Supplied data:

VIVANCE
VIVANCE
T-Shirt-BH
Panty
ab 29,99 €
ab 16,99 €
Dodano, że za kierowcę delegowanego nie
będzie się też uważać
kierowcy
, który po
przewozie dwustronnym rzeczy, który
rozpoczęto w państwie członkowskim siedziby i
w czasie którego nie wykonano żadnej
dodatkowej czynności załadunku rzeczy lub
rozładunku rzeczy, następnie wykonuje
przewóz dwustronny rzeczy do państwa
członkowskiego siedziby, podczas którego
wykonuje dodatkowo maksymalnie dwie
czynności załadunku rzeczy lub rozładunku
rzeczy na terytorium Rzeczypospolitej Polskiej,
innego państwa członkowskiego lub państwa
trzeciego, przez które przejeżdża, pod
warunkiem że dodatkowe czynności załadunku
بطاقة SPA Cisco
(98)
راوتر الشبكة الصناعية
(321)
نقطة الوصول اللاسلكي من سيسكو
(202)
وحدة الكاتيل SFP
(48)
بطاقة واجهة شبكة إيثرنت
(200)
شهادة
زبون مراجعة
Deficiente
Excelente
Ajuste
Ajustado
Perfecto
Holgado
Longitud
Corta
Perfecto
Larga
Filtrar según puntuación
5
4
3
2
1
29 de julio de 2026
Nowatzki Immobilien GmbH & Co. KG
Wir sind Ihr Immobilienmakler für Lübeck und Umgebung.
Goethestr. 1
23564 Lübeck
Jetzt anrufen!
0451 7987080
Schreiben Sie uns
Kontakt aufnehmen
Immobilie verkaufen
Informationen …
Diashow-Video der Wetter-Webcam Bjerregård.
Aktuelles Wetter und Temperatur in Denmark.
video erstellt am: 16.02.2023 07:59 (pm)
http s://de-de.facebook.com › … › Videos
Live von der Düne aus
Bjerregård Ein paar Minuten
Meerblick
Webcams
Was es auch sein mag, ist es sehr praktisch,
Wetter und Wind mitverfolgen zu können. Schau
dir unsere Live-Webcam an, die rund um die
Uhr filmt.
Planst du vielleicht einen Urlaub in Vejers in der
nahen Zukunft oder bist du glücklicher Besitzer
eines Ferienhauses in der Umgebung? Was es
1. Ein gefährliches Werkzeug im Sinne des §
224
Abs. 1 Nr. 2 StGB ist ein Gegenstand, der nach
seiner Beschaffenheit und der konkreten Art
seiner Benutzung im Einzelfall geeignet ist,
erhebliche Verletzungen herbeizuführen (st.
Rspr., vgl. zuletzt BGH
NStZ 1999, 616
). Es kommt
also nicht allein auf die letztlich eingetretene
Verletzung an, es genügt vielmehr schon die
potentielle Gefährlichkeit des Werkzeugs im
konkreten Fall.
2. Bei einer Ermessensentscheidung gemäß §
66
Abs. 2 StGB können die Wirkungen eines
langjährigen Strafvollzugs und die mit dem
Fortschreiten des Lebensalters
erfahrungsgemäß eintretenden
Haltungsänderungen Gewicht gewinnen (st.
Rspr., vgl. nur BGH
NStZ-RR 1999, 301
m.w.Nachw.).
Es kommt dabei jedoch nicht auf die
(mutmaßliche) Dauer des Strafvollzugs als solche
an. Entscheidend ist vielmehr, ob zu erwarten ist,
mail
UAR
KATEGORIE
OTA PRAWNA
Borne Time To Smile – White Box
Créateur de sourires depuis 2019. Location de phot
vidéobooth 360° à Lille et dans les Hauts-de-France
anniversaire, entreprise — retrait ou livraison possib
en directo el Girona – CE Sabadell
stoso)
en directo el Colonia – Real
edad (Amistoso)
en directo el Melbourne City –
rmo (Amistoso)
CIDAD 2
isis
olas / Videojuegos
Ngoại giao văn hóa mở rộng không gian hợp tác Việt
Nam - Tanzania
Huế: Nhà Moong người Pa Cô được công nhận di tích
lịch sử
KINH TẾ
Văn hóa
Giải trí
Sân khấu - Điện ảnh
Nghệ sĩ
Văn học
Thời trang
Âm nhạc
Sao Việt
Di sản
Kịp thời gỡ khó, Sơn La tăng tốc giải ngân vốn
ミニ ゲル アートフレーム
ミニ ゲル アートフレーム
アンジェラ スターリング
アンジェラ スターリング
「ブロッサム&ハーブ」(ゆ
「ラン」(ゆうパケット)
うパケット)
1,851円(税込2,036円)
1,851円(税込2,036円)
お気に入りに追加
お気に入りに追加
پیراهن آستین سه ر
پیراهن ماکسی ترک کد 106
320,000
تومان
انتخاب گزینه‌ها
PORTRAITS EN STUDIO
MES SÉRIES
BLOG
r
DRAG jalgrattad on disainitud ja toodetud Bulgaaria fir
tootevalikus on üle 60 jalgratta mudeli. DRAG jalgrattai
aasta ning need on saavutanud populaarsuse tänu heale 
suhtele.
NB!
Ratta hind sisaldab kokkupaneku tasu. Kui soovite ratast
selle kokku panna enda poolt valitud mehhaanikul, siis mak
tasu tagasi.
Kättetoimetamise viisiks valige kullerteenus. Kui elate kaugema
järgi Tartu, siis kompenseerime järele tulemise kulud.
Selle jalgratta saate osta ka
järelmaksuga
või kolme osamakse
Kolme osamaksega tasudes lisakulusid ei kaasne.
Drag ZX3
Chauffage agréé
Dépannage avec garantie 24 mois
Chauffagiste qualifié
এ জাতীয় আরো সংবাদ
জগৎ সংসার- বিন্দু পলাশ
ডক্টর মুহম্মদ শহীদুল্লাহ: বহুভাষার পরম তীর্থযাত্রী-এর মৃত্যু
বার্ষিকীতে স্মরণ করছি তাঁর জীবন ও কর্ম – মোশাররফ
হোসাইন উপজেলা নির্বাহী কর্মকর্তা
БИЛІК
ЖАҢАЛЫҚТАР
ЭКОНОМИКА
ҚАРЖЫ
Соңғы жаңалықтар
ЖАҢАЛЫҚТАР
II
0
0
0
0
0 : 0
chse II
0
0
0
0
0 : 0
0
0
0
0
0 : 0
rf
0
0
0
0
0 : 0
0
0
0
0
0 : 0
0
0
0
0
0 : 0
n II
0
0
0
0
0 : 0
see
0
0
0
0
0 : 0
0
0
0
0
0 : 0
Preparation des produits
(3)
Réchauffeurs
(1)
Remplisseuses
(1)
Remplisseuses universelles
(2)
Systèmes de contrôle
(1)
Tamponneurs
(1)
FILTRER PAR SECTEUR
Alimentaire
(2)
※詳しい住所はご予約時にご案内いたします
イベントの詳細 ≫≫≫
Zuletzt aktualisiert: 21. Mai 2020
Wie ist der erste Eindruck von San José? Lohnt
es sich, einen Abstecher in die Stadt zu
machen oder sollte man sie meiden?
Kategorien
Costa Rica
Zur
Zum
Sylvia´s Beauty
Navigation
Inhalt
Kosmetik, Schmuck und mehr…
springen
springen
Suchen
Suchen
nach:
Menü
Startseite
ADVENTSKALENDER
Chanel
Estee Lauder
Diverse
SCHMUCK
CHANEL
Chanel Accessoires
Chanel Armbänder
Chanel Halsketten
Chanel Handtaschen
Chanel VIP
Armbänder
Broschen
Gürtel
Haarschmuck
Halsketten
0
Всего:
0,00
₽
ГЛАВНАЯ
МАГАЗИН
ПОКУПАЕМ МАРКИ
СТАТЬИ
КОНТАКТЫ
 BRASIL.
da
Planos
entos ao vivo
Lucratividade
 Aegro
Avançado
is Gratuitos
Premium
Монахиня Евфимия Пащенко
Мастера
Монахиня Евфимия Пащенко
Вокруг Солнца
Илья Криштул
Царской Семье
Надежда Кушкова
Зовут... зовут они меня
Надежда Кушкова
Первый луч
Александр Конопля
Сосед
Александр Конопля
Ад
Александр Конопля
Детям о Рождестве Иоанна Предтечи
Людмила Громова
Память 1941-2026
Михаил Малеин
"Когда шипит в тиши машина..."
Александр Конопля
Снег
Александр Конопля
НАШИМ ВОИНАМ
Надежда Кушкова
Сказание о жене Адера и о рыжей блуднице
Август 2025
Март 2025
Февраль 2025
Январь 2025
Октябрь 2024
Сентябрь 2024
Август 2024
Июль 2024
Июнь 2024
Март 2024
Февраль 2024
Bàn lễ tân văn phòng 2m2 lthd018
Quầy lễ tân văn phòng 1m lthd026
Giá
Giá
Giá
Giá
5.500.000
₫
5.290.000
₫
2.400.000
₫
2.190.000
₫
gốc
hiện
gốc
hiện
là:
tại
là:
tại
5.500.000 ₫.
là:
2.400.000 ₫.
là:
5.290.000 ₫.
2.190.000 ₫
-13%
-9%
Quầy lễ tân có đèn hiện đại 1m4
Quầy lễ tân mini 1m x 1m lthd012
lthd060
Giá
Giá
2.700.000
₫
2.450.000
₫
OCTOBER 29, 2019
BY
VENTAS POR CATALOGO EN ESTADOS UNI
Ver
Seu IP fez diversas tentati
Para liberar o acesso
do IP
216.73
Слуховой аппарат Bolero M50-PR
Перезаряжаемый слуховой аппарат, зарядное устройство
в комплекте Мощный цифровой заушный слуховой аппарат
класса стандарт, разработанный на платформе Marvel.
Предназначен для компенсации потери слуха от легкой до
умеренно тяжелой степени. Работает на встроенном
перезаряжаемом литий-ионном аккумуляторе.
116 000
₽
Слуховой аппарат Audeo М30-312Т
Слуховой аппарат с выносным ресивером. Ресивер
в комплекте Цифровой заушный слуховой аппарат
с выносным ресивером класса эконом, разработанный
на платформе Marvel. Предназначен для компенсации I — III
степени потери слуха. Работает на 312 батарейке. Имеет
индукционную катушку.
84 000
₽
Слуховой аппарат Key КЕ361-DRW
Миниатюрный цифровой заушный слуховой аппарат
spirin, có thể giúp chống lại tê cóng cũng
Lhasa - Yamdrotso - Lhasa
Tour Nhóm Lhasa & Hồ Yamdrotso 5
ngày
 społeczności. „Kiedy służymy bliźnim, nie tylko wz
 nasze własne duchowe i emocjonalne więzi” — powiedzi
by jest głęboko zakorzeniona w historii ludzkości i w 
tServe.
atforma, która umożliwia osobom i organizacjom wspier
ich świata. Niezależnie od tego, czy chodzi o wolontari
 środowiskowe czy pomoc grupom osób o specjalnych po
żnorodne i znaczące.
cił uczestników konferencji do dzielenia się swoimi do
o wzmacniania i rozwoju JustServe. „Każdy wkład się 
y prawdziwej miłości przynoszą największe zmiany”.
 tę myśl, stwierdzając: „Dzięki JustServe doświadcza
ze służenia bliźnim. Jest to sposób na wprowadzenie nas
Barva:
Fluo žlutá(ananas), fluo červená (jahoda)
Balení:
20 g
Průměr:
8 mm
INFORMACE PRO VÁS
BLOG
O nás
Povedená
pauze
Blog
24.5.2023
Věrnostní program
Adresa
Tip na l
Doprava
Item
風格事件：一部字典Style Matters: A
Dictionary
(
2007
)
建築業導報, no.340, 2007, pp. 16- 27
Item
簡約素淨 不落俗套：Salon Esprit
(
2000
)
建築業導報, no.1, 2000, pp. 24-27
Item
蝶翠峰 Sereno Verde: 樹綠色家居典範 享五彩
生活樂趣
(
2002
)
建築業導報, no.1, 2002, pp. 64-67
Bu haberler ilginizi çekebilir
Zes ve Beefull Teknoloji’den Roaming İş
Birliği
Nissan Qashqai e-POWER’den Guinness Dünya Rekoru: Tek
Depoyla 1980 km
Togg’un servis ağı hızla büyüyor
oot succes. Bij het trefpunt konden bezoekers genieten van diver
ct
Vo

Task brief: The range runs from the line with "Февраль 2025" up to and including the line with "Quầy lễ tân có đèn hiện đại 1m4" in the listing above; please write out exactly those lines and nothing more.

Your response:
Февраль 2025
Январь 2025
Октябрь 2024
Сентябрь 2024
Август 2024
Июль 2024
Июнь 2024
Март 2024
Февраль 2024
Bàn lễ tân văn phòng 2m2 lthd018
Quầy lễ tân văn phòng 1m lthd026
Giá
Giá
Giá
Giá
5.500.000
₫
5.290.000
₫
2.400.000
₫
2.190.000
₫
gốc
hiện
gốc
hiện
là:
tại
là:
tại
5.500.000 ₫.
là:
2.400.000 ₫.
là:
5.290.000 ₫.
2.190.000 ₫
-13%
-9%
Quầy lễ tân có đèn hiện đại 1m4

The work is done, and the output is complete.